## [EXERCISE BRIEF]
The lines below from the one with "Persen pada Maret 2026" up to and including the one with "Assalamulaikum Wr. Wb." are what you should set down, exactly and without pictures.

## [DATA EXTRACT]

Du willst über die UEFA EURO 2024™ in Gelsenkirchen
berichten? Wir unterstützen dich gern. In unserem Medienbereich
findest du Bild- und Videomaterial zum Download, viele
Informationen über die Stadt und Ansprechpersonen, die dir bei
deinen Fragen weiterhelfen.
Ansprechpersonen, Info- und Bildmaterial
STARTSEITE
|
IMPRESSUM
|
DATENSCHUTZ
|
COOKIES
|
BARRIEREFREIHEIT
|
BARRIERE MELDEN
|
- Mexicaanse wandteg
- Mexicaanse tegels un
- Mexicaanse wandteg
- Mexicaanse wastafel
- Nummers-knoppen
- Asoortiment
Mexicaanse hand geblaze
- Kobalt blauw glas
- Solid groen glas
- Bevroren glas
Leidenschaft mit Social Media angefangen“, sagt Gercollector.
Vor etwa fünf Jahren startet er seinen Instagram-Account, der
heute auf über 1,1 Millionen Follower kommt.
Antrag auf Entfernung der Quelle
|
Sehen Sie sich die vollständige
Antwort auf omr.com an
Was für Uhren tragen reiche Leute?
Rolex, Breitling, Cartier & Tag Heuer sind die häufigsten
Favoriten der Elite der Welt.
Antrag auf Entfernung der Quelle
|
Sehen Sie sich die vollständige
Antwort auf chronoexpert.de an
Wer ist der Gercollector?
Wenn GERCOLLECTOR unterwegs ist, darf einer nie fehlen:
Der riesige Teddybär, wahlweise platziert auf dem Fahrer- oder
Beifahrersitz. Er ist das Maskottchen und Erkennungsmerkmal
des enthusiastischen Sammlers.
==
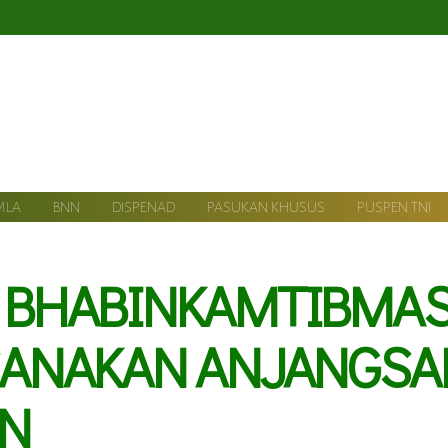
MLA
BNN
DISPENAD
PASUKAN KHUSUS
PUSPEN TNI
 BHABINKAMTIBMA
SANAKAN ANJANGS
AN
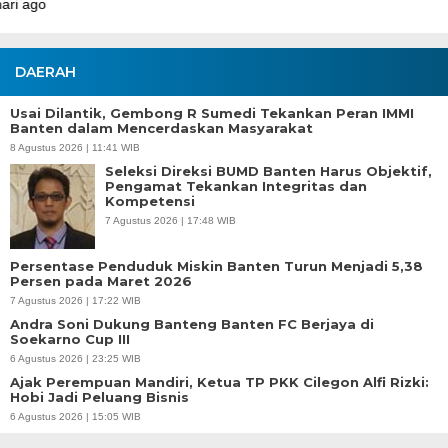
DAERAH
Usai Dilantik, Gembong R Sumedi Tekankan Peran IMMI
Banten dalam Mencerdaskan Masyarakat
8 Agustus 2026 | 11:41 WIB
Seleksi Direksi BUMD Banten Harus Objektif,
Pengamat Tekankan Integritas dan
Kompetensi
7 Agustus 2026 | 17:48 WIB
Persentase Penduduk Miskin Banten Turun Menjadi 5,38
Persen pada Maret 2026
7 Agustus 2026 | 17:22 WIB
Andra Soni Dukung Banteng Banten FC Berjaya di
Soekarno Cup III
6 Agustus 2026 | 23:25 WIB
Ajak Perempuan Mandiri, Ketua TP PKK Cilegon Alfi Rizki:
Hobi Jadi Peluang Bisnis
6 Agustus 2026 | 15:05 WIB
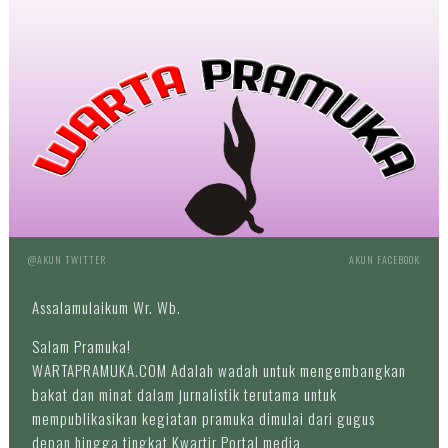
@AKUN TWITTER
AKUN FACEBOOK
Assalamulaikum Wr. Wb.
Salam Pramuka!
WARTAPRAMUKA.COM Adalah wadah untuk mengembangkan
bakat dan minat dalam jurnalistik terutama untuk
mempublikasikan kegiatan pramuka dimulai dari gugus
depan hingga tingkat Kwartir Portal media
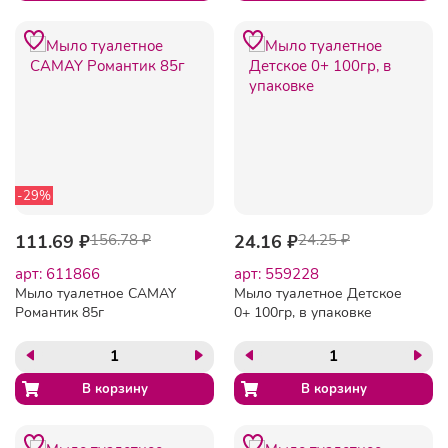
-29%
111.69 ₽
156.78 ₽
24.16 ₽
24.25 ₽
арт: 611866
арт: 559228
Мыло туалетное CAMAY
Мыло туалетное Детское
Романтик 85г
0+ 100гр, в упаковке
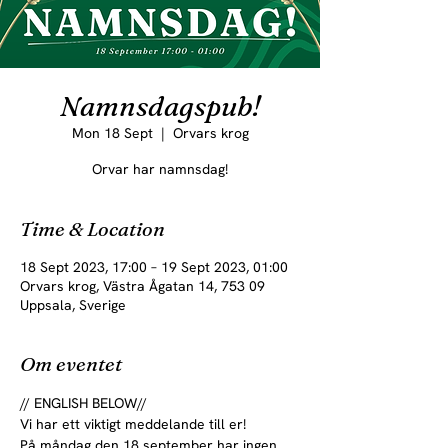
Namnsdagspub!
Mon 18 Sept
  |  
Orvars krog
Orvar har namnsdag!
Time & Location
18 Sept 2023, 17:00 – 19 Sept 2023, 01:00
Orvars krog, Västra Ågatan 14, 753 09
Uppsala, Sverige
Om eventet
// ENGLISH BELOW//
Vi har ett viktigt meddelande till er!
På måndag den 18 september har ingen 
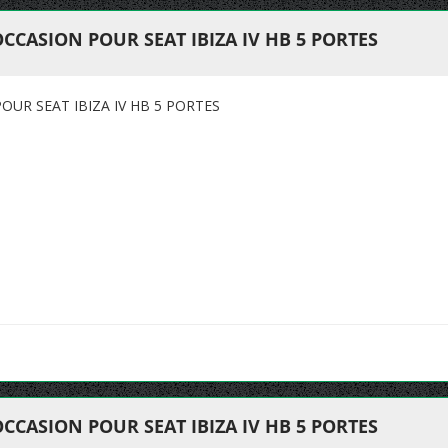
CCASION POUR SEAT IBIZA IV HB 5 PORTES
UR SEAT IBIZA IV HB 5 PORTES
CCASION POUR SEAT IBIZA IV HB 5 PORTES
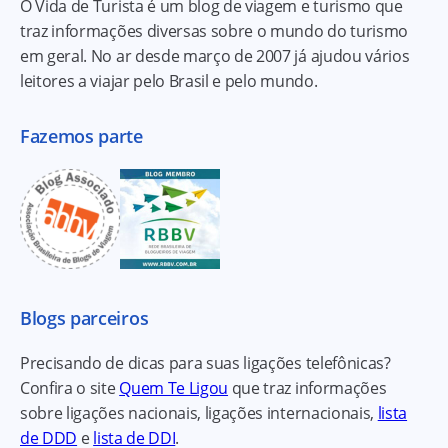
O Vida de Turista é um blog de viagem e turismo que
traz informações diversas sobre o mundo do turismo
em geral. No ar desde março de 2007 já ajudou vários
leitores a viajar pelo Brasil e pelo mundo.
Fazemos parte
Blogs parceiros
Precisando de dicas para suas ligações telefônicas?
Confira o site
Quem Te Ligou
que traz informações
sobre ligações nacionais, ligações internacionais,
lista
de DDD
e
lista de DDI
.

## [COMPLETED EXERCISE]
Persen pada Maret 2026
7 Agustus 2026 | 17:22 WIB
Andra Soni Dukung Banteng Banten FC Berjaya di
Soekarno Cup III
6 Agustus 2026 | 23:25 WIB
Ajak Perempuan Mandiri, Ketua TP PKK Cilegon Alfi Rizki:
Hobi Jadi Peluang Bisnis
6 Agustus 2026 | 15:05 WIB
@AKUN TWITTER
AKUN FACEBOOK
Assalamulaikum Wr. Wb.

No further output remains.